What the exercise asks:
Only a slice of the listing below is wanted. Retype the lines from the one containing "comandare sempre lui" through the one containing "consegna da solo", exactly, both ends included.

Task data:
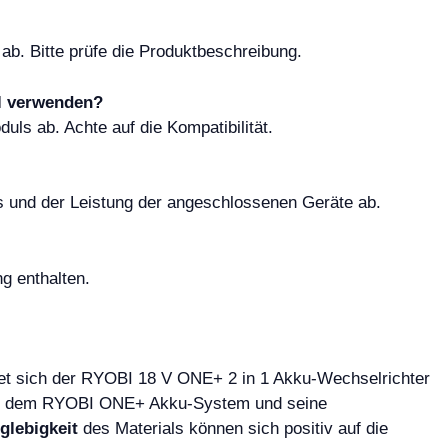
b. Bitte prüfe die Produktbeschreibung.
l verwenden?
ls ab. Achte auf die Kompatibilität.
s und der Leistung der angeschlossenen Geräte ab.
g enthalten.
n
et sich der RYOBI 18 V ONE+ 2 in 1 Akku-Wechselrichter
 mit dem RYOBI ONE+ Akku-System und seine
glebigkeit
des Materials können sich positiv auf die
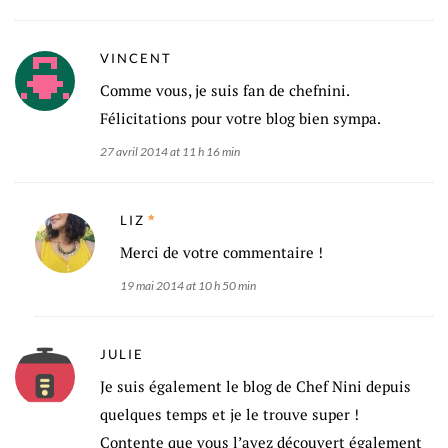
VINCENT
Comme vous, je suis fan de chefnini.
Félicitations pour votre blog bien sympa.
27 avril 2014 at 11 h 16 min
LIZ
Merci de votre commentaire !
19 mai 2014 at 10 h 50 min
JULIE
Je suis également le blog de Chef Nini depuis
quelques temps et je le trouve super !
Contente que vous l’ayez découvert également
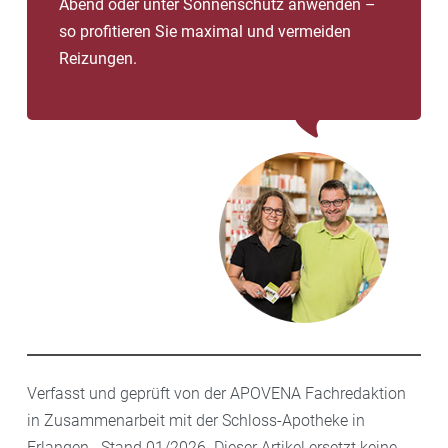
Abend oder unter Sonnenschutz anwenden –
so profitieren Sie maximal und vermeiden
Reizungen.
Verfasst und geprüft von der APOVENA Fachredaktion
in Zusammenarbeit mit der Schloss-Apotheke in
Erlangen . Stand 01/2026. Dieser Artikel ersetzt keine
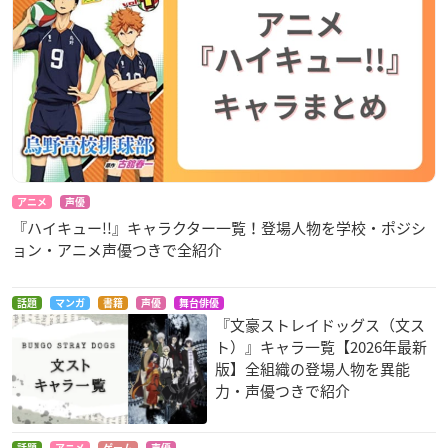
アニメ
声優
『ハイキュー!!』キャラクター一覧！登場人物を学校・ポジシ
ョン・アニメ声優つきで全紹介
話題
マンガ
書籍
声優
舞台俳優
『文豪ストレイドッグス（文ス
ト）』キャラ一覧【2026年最新
版】全組織の登場人物を異能
力・声優つきで紹介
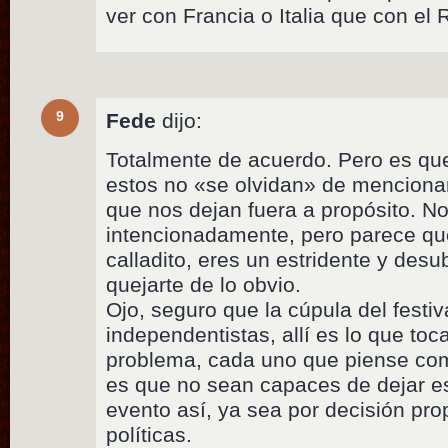
ver con Francia o Italia que con el 
9
Fede
dijo:
Totalmente de acuerdo. Pero es que
estos no «se olvidan» de menciona
que nos dejan fuera a propósito. No
intencionadamente, pero parece q
calladito, eres un estridente y desu
quejarte de lo obvio.
Ojo, seguro que la cúpula del festiv
independentistas, allí es lo que toc
problema, cada uno que piense como
es que no sean capaces de dejar es
evento así, ya sea por decisión pro
políticas.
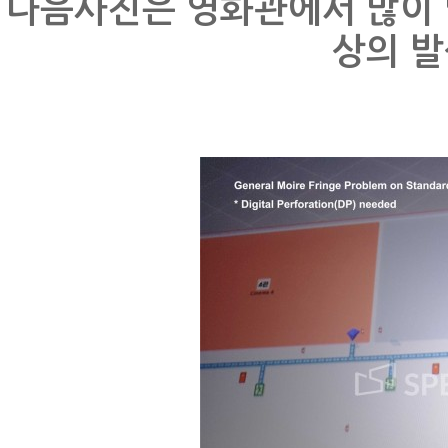
다음사진은 영화관에서 많이 
상의 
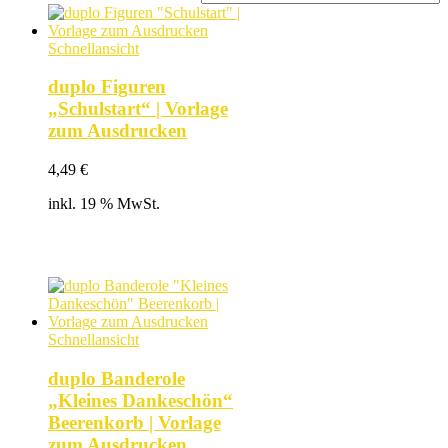
Schnellansicht
duplo Figuren
„Schulstart“ | Vorlage
zum Ausdrucken
4,49
€
inkl. 19 % MwSt.
Schnellansicht
duplo Banderole
„Kleines Dankeschön“
Beerenkorb | Vorlage
zum Ausdrucken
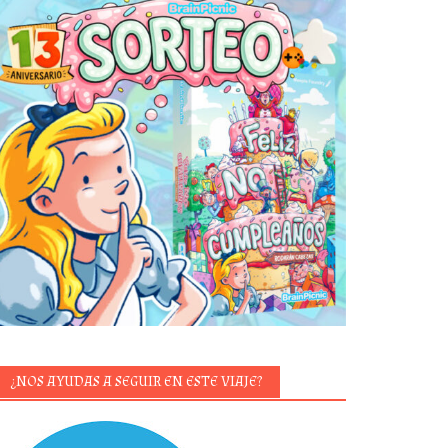
¿NOS AYUDAS A SEGUIR EN ESTE VIAJE?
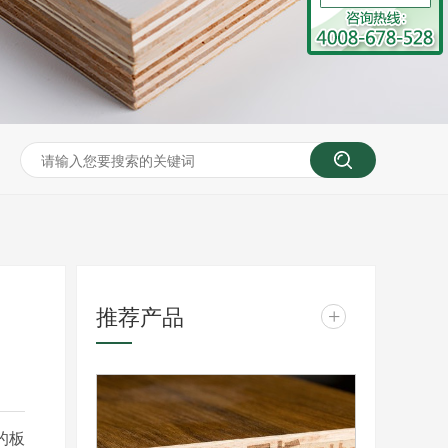
推荐产品
+
的板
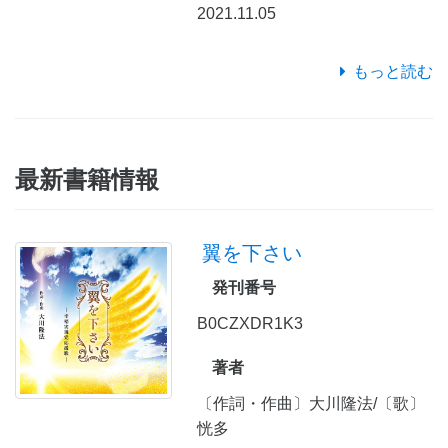
2021.11.05
もっと読む
最新書籍情報
翼を下さい
発刊番号
B0CZXDR1K3
著者
〔作詞・作曲〕大川隆法/〔歌〕
恍多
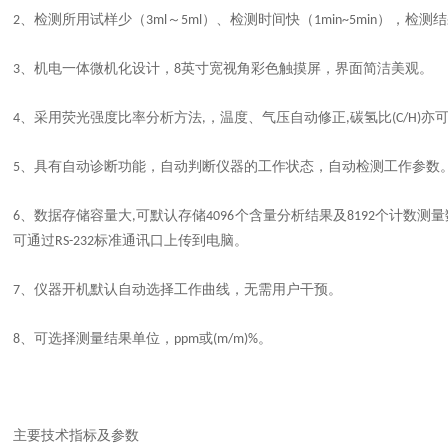
、检测所用试样少（
～
）、检测时间快（
），检测结
2
3ml
5ml
1min~5min
、机电一体微机化设计，
英寸宽视角彩色触摸屏，界面简洁美观。
3
8
、采用荧光强度比率分析方法
，温度、气压自动修正
碳氢比
亦
4
,
,
(C/H)
、具有自动诊断功能，自动判断仪器的工作状态，自动检测工作参数
5
、数据存储容量大
可默认存储
个含量分析结果及
个计数测量
6
,
4096
8192
可通过
标准通讯口上传到电脑。
RS-232
、仪器开机默认自动选择工作曲线，无需用户干预。
7
、可选择测量结果单位，
或
。
8
ppm
(m/m)%
主要技术指标及参数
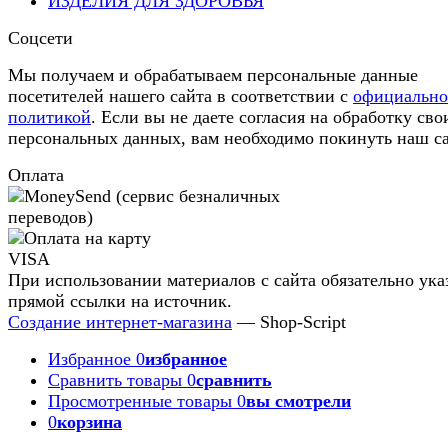
ИЗДЕЛИЯ ДЛЯ ЗДОРОВЬЯ
Соцсети
Мы получаем и обрабатываем персональные данные
посетителей нашего сайта в соответствии с
официальн
политикой
. Если вы не даете согласия на обработку сво
персональных данных, вам необходимо покинуть наш са
Оплата
При использовании материалов с сайта обязательно ука
прямой ссылки на источник.
Создание интернет-магазина
— Shop-Script
Избранное
0
избранное
Сравнить товары
0
сравнить
Просмотренные товары
0
вы смотрели
0
корзина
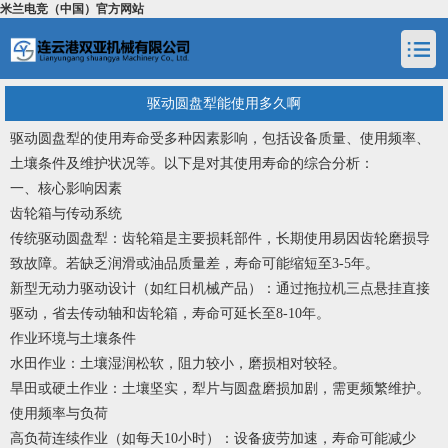
米兰电竞（中国）官方网站
驱动圆盘犁能使用多久啊
驱动圆盘犁的使用寿命受多种因素影响，包括设备质量、使用频率、
土壤条件及维护状况等。以下是对其使用寿命的综合分析：
一、核心影响因素
齿轮箱与传动系统
传统驱动圆盘犁：齿轮箱是主要损耗部件，长期使用易因齿轮磨损导
致故障。若缺乏润滑或油品质量差，寿命可能缩短至3-5年。
新型无动力驱动设计（如红日机械产品）：通过拖拉机三点悬挂直接
驱动，省去传动轴和齿轮箱，寿命可延长至8-10年。
作业环境与土壤条件
水田作业：土壤湿润松软，阻力较小，磨损相对较轻。
旱田或硬土作业：土壤坚实，犁片与圆盘磨损加剧，需更频繁维护。
使用频率与负荷
高负荷连续作业（如每天10小时）：设备疲劳加速，寿命可能减少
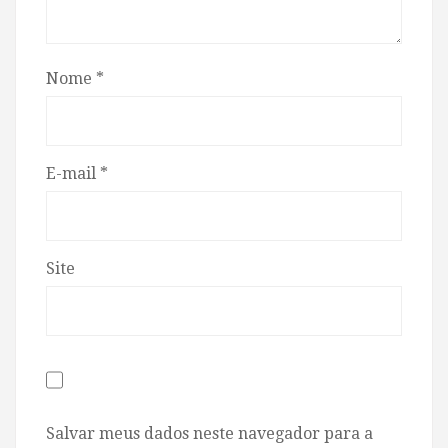
Nome
*
E-mail
*
Site
Salvar meus dados neste navegador para a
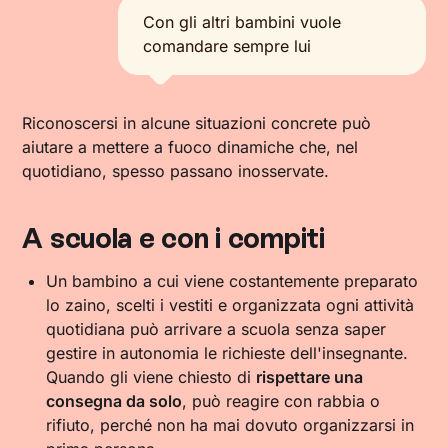
Con gli altri bambini vuole
comandare sempre lui
Riconoscersi in alcune situazioni concrete può
aiutare a mettere a fuoco dinamiche che, nel
quotidiano, spesso passano inosservate.
A scuola e con i compiti
Un bambino a cui viene costantemente preparato
lo zaino, scelti i vestiti e organizzata ogni attività
quotidiana può arrivare a scuola senza saper
gestire in autonomia le richieste dell'insegnante.
Quando gli viene chiesto di
rispettare una
consegna da solo
, può reagire con rabbia o
rifiuto, perché non ha mai dovuto organizzarsi in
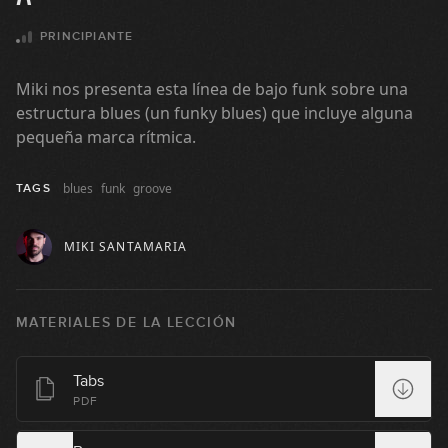
#97: Slides con Pentatónica
PRINCIPIANTE
07:44
Miki nos presenta esta línea de bajo funk sobre una
#98: Fingerstyle Groove en Am
estructura blues (un funky blues) que incluye alguna
pequeña marca rítmica.
08:08
blues
funk
groove
TAGS
#99: Groove estilo Palladino en Am
MIKI SANTAMARIA
09:38
#100: Funky Blues en E
MATERIALES DE LA LECCIÓN
10:23
Tabs
#101: Latin Groove en Em
PDF
04:01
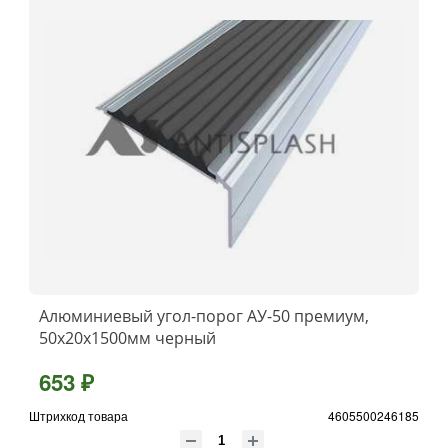
Алюминиевый угол-порог АУ-50 премиум,
50x20x1500мм черный
653 ₽
Штрихкод товара
4605500246185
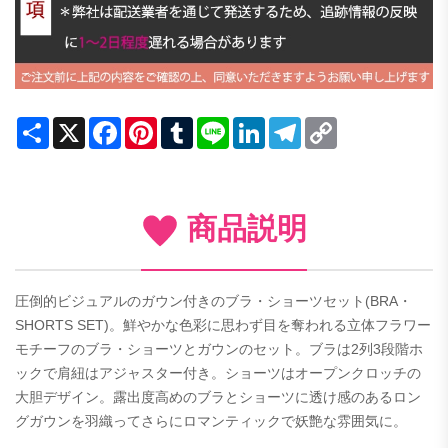
Share
X
Facebook
Pinterest
Tumblr
Line
LinkedIn
Telegram
Copy
Link
商品説明
圧倒的ビジュアルのガウン付きのブラ・ショーツセット(BRA・
SHORTS SET)。鮮やかな色彩に思わず目を奪われる立体フラワー
モチーフのブラ・ショーツとガウンのセット。ブラは2列3段階ホ
ックで肩紐はアジャスター付き。ショーツはオープンクロッチの
大胆デザイン。露出度高めのブラとショーツに透け感のあるロン
グガウンを羽織ってさらにロマンティックで妖艶な雰囲気に。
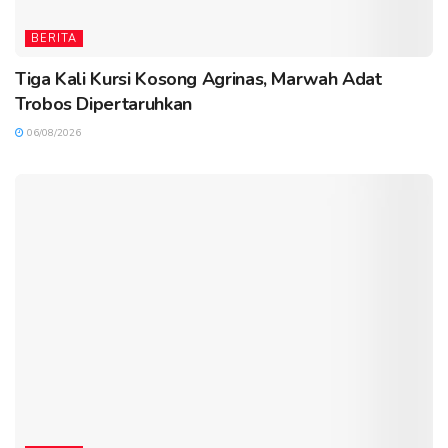
BERITA
Tiga Kali Kursi Kosong Agrinas, Marwah Adat
Trobos Dipertaruhkan
06/08/2026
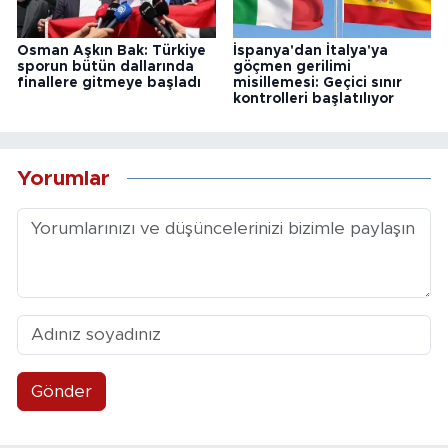
Osman Aşkın Bak: Türkiye
İspanya'dan İtalya'ya
sporun bütün dallarında
göçmen gerilimi
finallere gitmeye başladı
misillemesi: Geçici sınır
kontrolleri başlatılıyor
Yorumlar
Gönder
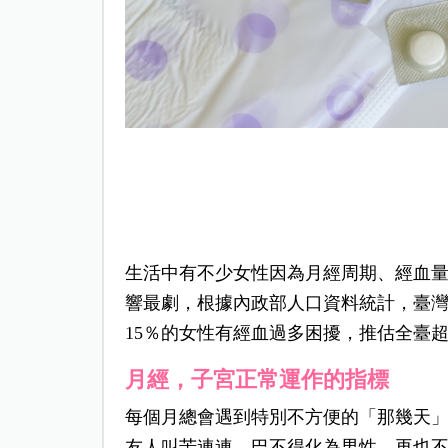
生活中有不少女性因為月經周期、經血
響最劇，根據內政部人口資料統計，臺灣1
15％的女性有經血過多困擾，推估全臺超
月經，子宮正常運作的指標
每個月總會遇到特別不方便的「那幾天
友人叫苦連連，巴不得化為男性，再也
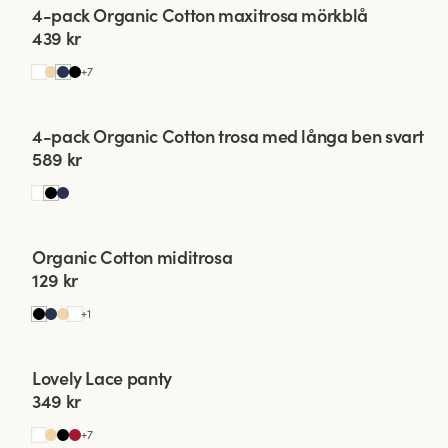
Viewing image 1 of 2
4-pack Organic Cotton maxitrosa mörkblå
439 kr
+
7
Viewing image 1 of 2
4-pack Organic Cotton trosa med långa ben svart
589 kr
Viewing image 1 of 2
Organic Cotton miditrosa
4 för 3
129 kr
+
1
Viewing image 1 of 2
Lovely Lace panty
4 för 3
Ny färg
349 kr
+
7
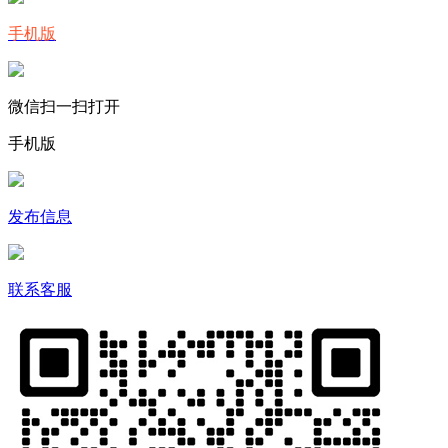
手机版
微信扫一扫打开
手机版
发布信息
联系客服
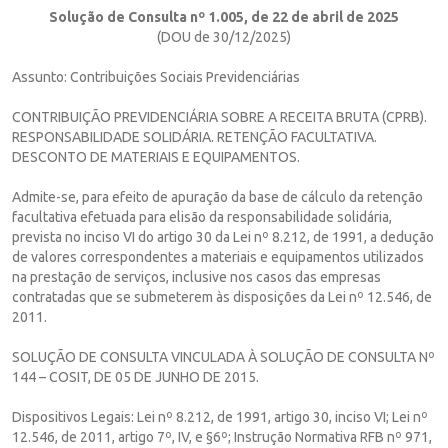
Solução de Consulta nº 1.005, de 22 de abril de 2025
(DOU de 30/12/2025)
Assunto: Contribuições Sociais Previdenciárias
CONTRIBUIÇÃO PREVIDENCIÁRIA SOBRE A RECEITA BRUTA (CPRB).
RESPONSABILIDADE SOLIDÁRIA. RETENÇÃO FACULTATIVA.
DESCONTO DE MATERIAIS E EQUIPAMENTOS.
Admite-se, para efeito de apuração da base de cálculo da retenção
facultativa efetuada para elisão da responsabilidade solidária,
prevista no inciso VI do artigo 30 da Lei nº 8.212, de 1991, a dedução
de valores correspondentes a materiais e equipamentos utilizados
na prestação de serviços, inclusive nos casos das empresas
contratadas que se submeterem às disposições da Lei nº 12.546, de
2011.
SOLUÇÃO DE CONSULTA VINCULADA À SOLUÇÃO DE CONSULTA Nº
144 – COSIT, DE 05 DE JUNHO DE 2015.
Dispositivos Legais: Lei nº 8.212, de 1991, artigo 30, inciso VI; Lei nº
12.546, de 2011, artigo 7º, IV, e §6º; Instrução Normativa RFB nº 971,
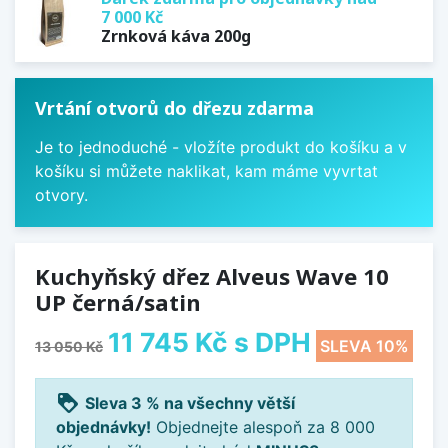
7 000 Kč
Zrnková káva 200g
Vrtání otvorů do dřezu zdarma
Je to jednoduché - vložíte produkt do košíku a v
košíku si můžete naklikat, kam máme vyvrtat
otvory.
Kuchyňský dřez Alveus Wave 10
UP černá/satin
11 745 Kč
s DPH
SLEVA 10%
13 050 Kč
loyalty
Sleva 3 % na všechny větší
objednávky!
Objednejte alespoň za 8 000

Your solution:
comandare sempre lui
Riconoscersi in alcune situazioni concrete può
aiutare a mettere a fuoco dinamiche che, nel
quotidiano, spesso passano inosservate.
A scuola e con i compiti
Un bambino a cui viene costantemente preparato
lo zaino, scelti i vestiti e organizzata ogni attività
quotidiana può arrivare a scuola senza saper
gestire in autonomia le richieste dell'insegnante.
Quando gli viene chiesto di
rispettare una
consegna da solo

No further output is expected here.